All of these instances were represented in a process called “deep-mapping,” allowing researchers to better visualize what’s happening, where, and when. It also helped weed out outliers like odd household maintenance or unclear images.
One city at a time
In the end, the model produced a map of Ottawa with clusters, or “hot spots," where many gentrification-like changes took place within the nine-year period. After verifying their outcomes with permit data, the researchers determined that their model had a 95 percent accuracy reading.
“It's almost as good as a human at capturing these things,” says Sawada. “So it's a very good result.” Sawada and Ilic believe they would probably achieve a similar accuracy in other cities in Canada or the US with the current model.
“The model has learned a set of what we call weights from our imagery. This could be transferred to another image set and save a lot of time and effort in training a new model,” says Sawada.
However, thanks to a pay wall implemented by Google Street View in July of 2018, looking at gentrification in this way may no longer be so easy. Before the change, the team could access 25,000 images a day. Now it takes them a month to acquire the same number.
“That puts these types of tools now in the hands of people who have money, like developers who want to get ahead of this process or profit off of it before advocate groups can do anything to mitigate it,” says Sawada. “Even local governments can't afford to access Google Street View imagery now.”
Shedding a new light
To the researcher’s surprise, their model also captured something most people don’t consider: a phenomenon Ilic calls “super-gentrification” where the wealthy displace people in neighborhoods that are already middle or upper-middle class.
“It's not a process necessarily whereby you have people at a disadvantage being taken advantage of, it's people that are middle-class now being taken advantage of, too,” says Sawada. For example, in Florida, wealthier people are relocating to higher elevations to escape destructive storms and rising oceans, displacing the middle class people already living there.
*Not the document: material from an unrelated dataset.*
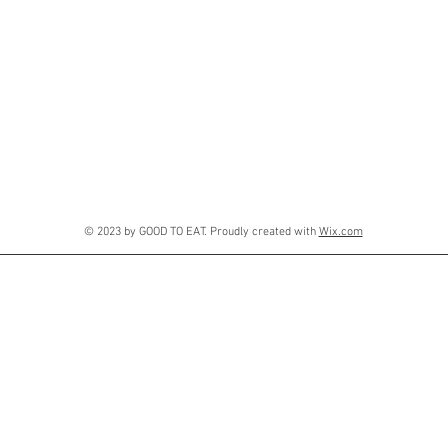
© 2023 by GOOD TO EAT. Proudly created with
Wix.com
Sawada says that finding these gentrified areas that weren’t previously being looked at means Ottawa’s policymakers can start thinking of solutions.
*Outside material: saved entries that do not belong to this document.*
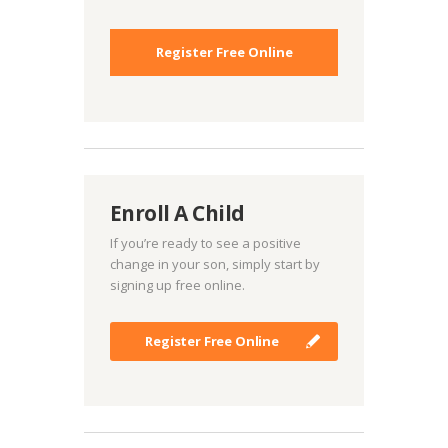
Register Free Online
Enroll A Child
If you’re ready to see a positive
change in your son, simply start by
signing up free online.
Register Free Online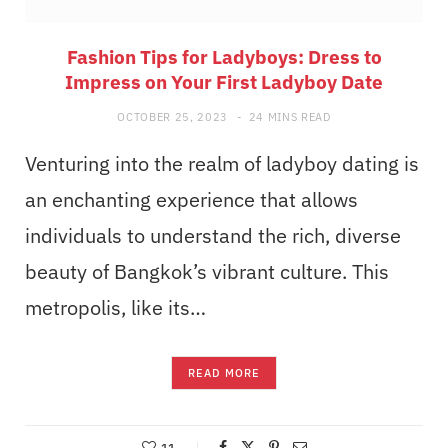
Fashion Tips for Ladyboys: Dress to
Impress on Your First Ladyboy Date
OCTOBER 25, 2023
24 MINS READ
Venturing into the realm of ladyboy dating is
an enchanting experience that allows
individuals to understand the rich, diverse
beauty of Bangkok’s vibrant culture. This
metropolis, like its…
READ MORE
11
“Gentrification always starts under the radar,” says Sawada. “It's not until it becomes talked about and you start seeing changes in the commercial spaces that gentrification is then looked at by the city itself. And so the city is very interested in what we've done as a means by which to look at future planning as well as zoning in order to perhaps mitigate negative consequences.”
One possible solution proposed by Sawada would be to have the property developers who are causing the rising prices contribute to building affordable housing.
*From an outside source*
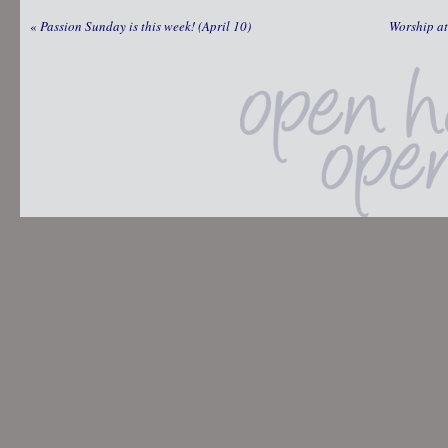
«
Passion Sunday is this week! (April 10)
Worship at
While it’s a big step forward, Sawada and Ilic concede that their model has a ways to go before it can accurately capture all aspects of gentrification.
“If anything, it's a conservative measure of gentrification than what may actually be happening in the geographic space,” says Sawada. “But I think the overall message is that this type of an approach now gives us the ability to measure gentrification at a fine spatial and temporal scale over large areas. That's something that nobody has been able to address before.”